◆ Data shown:
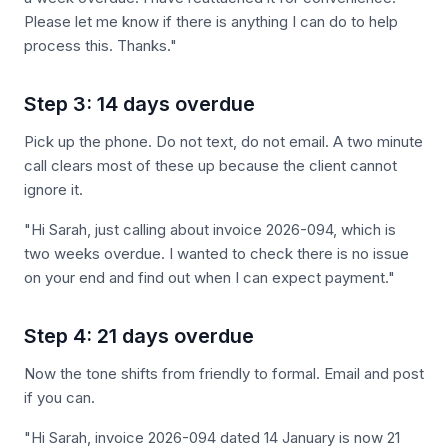
Please let me know if there is anything I can do to help
process this. Thanks."
Step 3: 14 days overdue
Pick up the phone. Do not text, do not email. A two minute
call clears most of these up because the client cannot
ignore it.
"Hi Sarah, just calling about invoice 2026-094, which is
two weeks overdue. I wanted to check there is no issue
on your end and find out when I can expect payment."
Step 4: 21 days overdue
Now the tone shifts from friendly to formal. Email and post
if you can.
"Hi Sarah, invoice 2026-094 dated 14 January is now 21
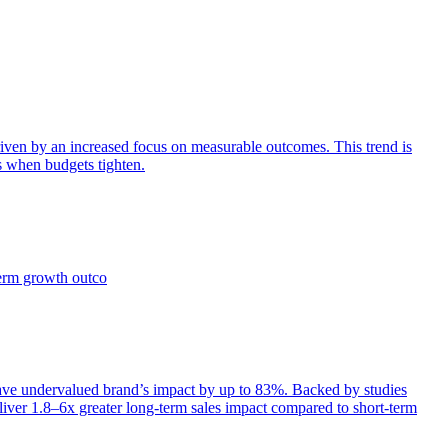
iven by an increased focus on measurable outcomes. This trend is
s when budgets tighten.
term growth outco
e undervalued brand’s impact by up to 83%. Backed by studies
iver 1.8–6x greater long-term sales impact compared to short-term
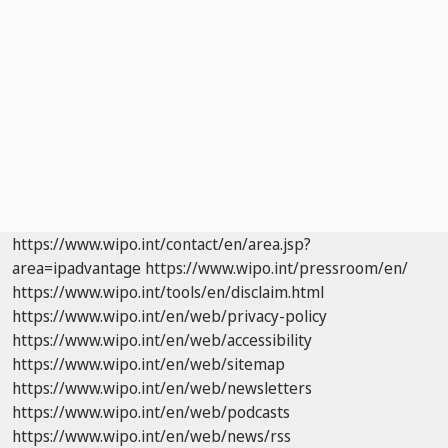
https://www.wipo.int/contact/en/area.jsp?
area=ipadvantage
https://www.wipo.int/pressroom/en/
https://www.wipo.int/tools/en/disclaim.html
https://www.wipo.int/en/web/privacy-policy
https://www.wipo.int/en/web/accessibility
https://www.wipo.int/en/web/sitemap
https://www.wipo.int/en/web/newsletters
https://www.wipo.int/en/web/podcasts
https://www.wipo.int/en/web/news/rss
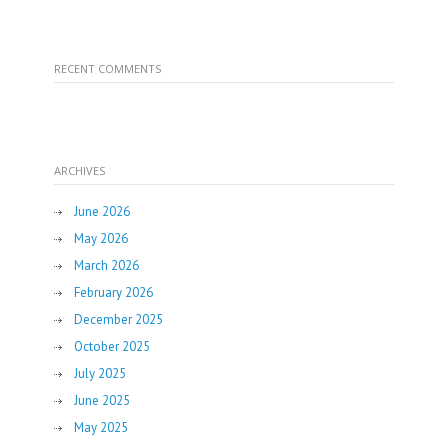
RECENT COMMENTS
ARCHIVES
June 2026
May 2026
March 2026
February 2026
December 2025
October 2025
July 2025
June 2025
May 2025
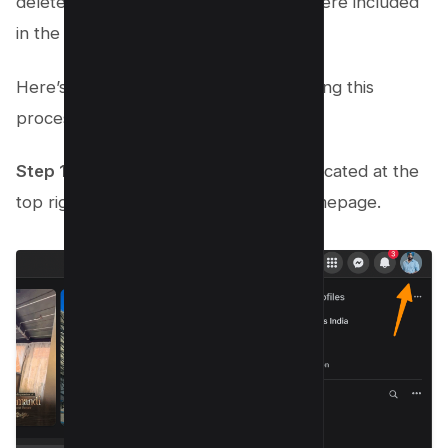
deleted conversations, granted they were included
in the backup.
Here’s a step-by-step guide to navigating this
process:
Step 1:
Navigate to the Account icon located at the
top right corner of your Facebook homepage.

◆ Exercise brief: Output a verbatim copy of all entries above; no pictures go in it.

◆ Solution for this exercise:
Please let me know if there is anything I can do to help
process this. Thanks."
Step 3: 14 days overdue
Pick up the phone. Do not text, do not email. A two minute
call clears most of these up because the client cannot
ignore it.
"Hi Sarah, just calling about invoice 2026-094, which is
two weeks overdue. I wanted to check there is no issue
on your end and find out when I can expect payment."
Step 4: 21 days overdue
Now the tone shifts from friendly to formal. Email and post
if you can.
"Hi Sarah, invoice 2026-094 dated 14 January is now 21
iven by an increased focus on measurable outcomes. This trend is
s when budgets tighten.
term growth outco
e undervalued brand’s impact by up to 83%. Backed by studies
iver 1.8–6x greater long-term sales impact compared to short-term
https://www.wipo.int/contact/en/area.jsp?
area=ipadvantage
https://www.wipo.int/pressroom/en/
https://www.wipo.int/tools/en/disclaim.html
https://www.wipo.int/en/web/privacy-policy
https://www.wipo.int/en/web/accessibility
https://www.wipo.int/en/web/sitemap
https://www.wipo.int/en/web/newsletters
https://www.wipo.int/en/web/podcasts
https://www.wipo.int/en/web/news/rss
RECENT COMMENTS
ARCHIVES
June 2026
May 2026
March 2026
February 2026
December 2025
October 2025
July 2025
June 2025
May 2025
deleted conversations, granted they were included
in the backup.
Here’s a step-by-step guide to navigating this
process:
Step 1:
Navigate to the Account icon located at the
top right corner of your Facebook homepage.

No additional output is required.